Saturn’s flying saucer-shaped moon Pan, also known as Saturn XVIII, is seen in this stunning image from NASA’s Cassini spacecraft as it sweeps through the Encke Gap in the gas giant’s A ring.

This image from NASA’s Cassini robotic spacecraft shows Saturn’s A ring and its small moon Pan. Image credit: NASA / JPL / Space Science Institute.
Pan, the second-innermost moon of Saturn, was discovered in 1990 by Dr. Mark Showalter of the SETI Institute using images from NASA’s Voyager 2 spacecraft.
The tiny moon was likely formed at the same time as the giant planet’s distinctive rings.
It has a mean radius of 8.8 miles (14.1 km) and a distinctive shape similar to that of a flying saucer.
It orbits Saturn once every 13.8 hours at an average distance of 83,000 miles (134,000 km), within the Encke Gap of Saturn’s A-ring.
Pan and small moons like it have profound effects on Saturn’s rings. The effects can range from clearing gaps, to creating new ringlets, to raising vertical waves that rise above and below the ring plane.
All of these effects, produced by gravity, are seen in this image.
Pan, seen in image center, maintains the Encke Gap in which it orbits, but it also helps create and shape the narrow ringlets that appear in the Gap.
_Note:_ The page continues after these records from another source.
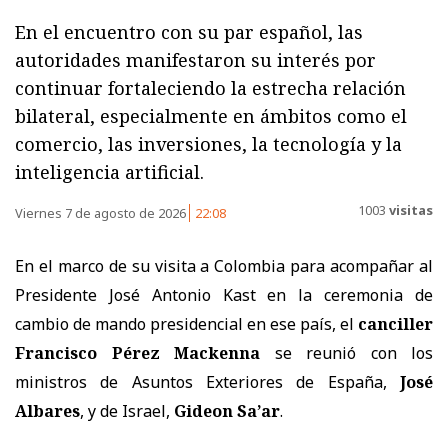
En el encuentro con su par español, las
autoridades manifestaron su interés por
continuar fortaleciendo la estrecha relación
bilateral, especialmente en ámbitos como el
comercio, las inversiones, la tecnología y la
inteligencia artificial.
1003
visitas
Viernes 7 de agosto de 2026
22:08
En el marco de su visita a Colombia para acompañar al
Presidente José Antonio Kast en la ceremonia de
cambio de mando presidencial en ese país, el
canciller
Francisco Pérez Mackenna
se reunió con los
ministros de Asuntos Exteriores de España,
José
Albares
, y de Israel,
Gideon Sa’ar
.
Two faint ringlets are visible in this image, below and to the right of Pan.
Many Saturn’s moons create waves at distant points in the gas giant’s rings where ring particles and the moons have orbital resonances.
Many such waves are visible here as narrow groupings of brighter and darker bands.
Studying these waves can provide information on local ring conditions.
The image of Pan was taken in visible light with Cassini’s narrow-angle camera on April 3, 2016.
The view was obtained at a distance of 232,000 miles (373,000 km) from Saturn and at a Sun-Saturn-spacecraft, or phase, angle of 140 degrees.